I don’t want to be overly romantic here. University leaders always listen to donors. That is part of their job. But the role of a university leader, like the role of a politician, is more complex. Leaders answer to multiple constituencies. A university president must maintain the confidence of the faculty, students, and staff. A university president typically answers to a board that includes large donors, but embeds them in a larger structure of group decision-making and deliberation among members who are chosen for a range of reasons, not all of them exclusively because of the dollar amounts of their contributions to the school. It’s different with independent entities that keep hold of their endowment principal and use the proceeds to help the university on an annual basis (which could at any time be withdrawn). Unlike a university president, these entities do not need to worry about outraged students and faculty marching and picketing outside their home or office on campus. Like many of the new Super PACs and other outside groups reshaping American politics, they are structured to answer only to their donors.
The stakes of the shift to shadow parties, as Heather and I understand them, are largely about this shift in the locus of power within the party, toward donors and away from party activists and other constituents. The stakes for universities could be similar. The endowment tax is a small step, but it could mark the start of a very consequential long-term unraveling, in which the locus of control within universities gradually shifts: away from the medieval idea of a self-governing faculty, away from the modern idea of shared governance by stakeholders including students, faculty, staff, and alumni, and toward the very-late-capitalist idea that ultimately, those who pay the piper are the only ones who can legitimately call the tune.
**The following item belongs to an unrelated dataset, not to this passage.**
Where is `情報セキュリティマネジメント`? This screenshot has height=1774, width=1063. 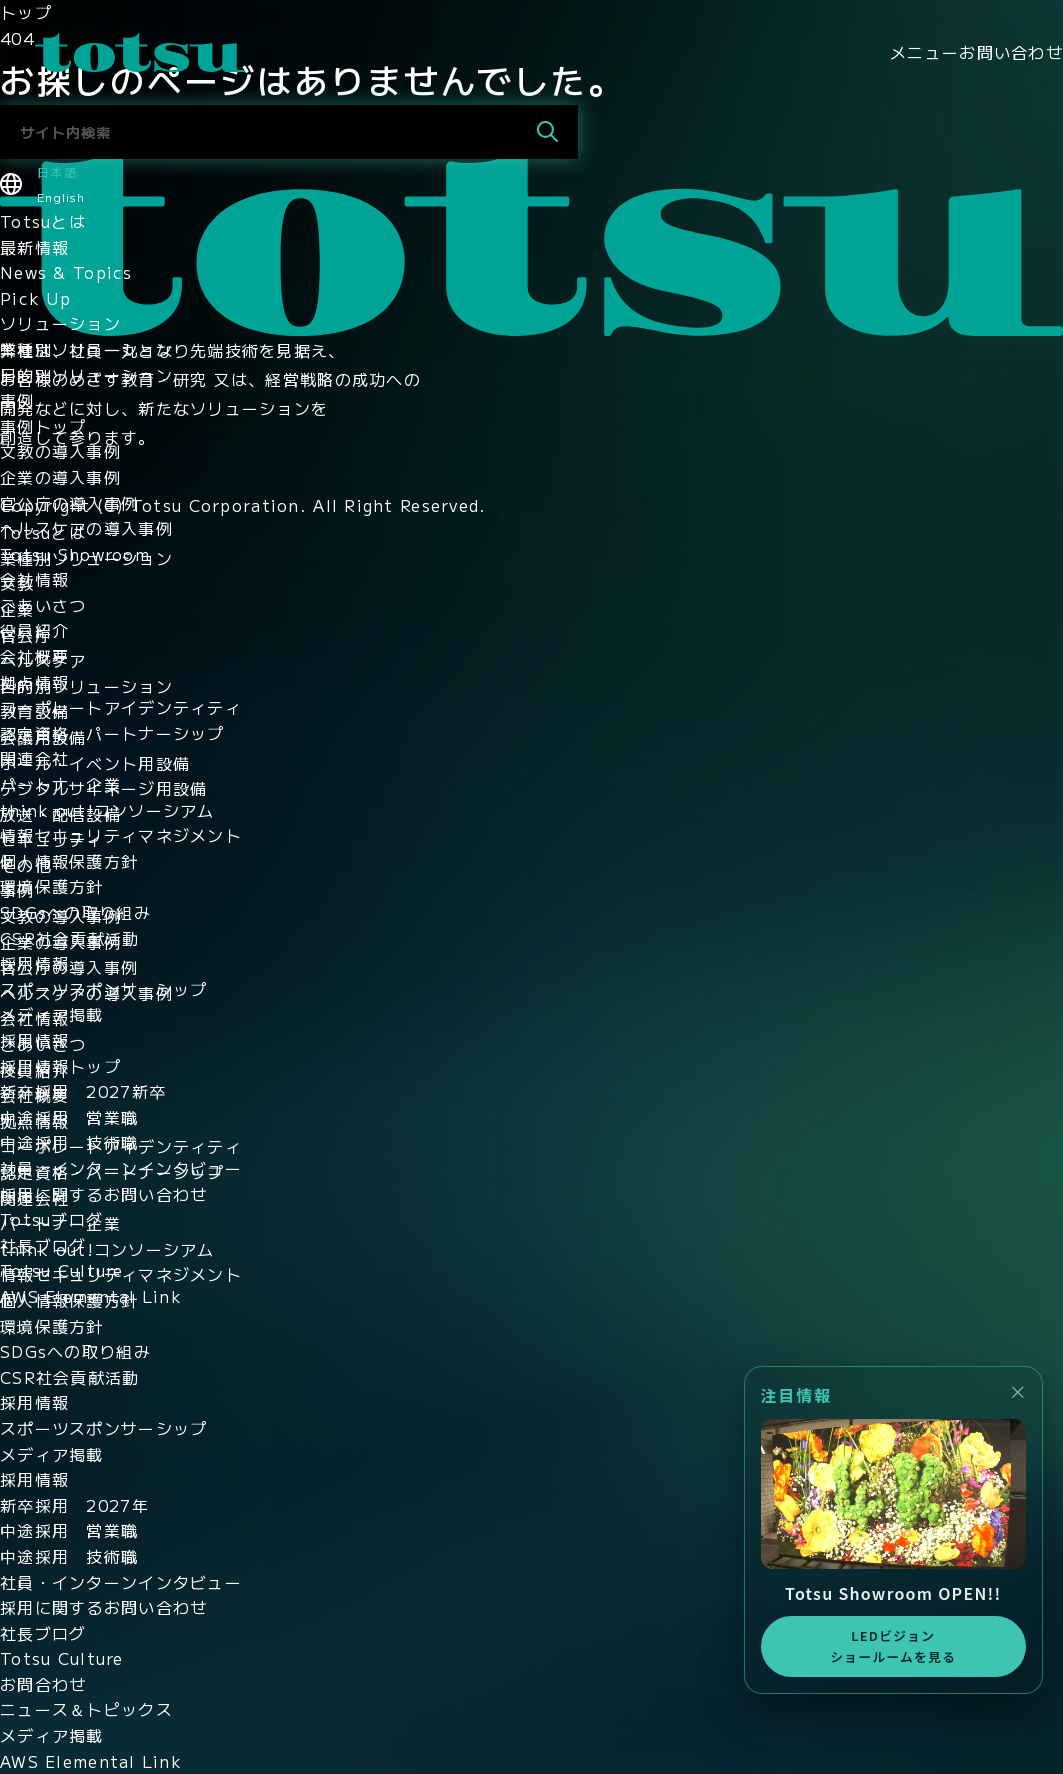 情報セキュリティマネジメント is located at coordinates (121, 835).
*I am actually ok with the over-$1-million-in-compensation tax, although I would rather extend it to for-profit firms, and indeed would even more prefer to simply put a surtax on all income over $1 million. However, the change in treatment of tuition waivers for struggling graduate students is just cruel.
**For an interesting response by a Republican whose party has clearly left him behind, see this op-ed by Princeton trustee George Will.
***A huge thank you to Calvin Johnson and Susie Morse. All errors are definitely mine.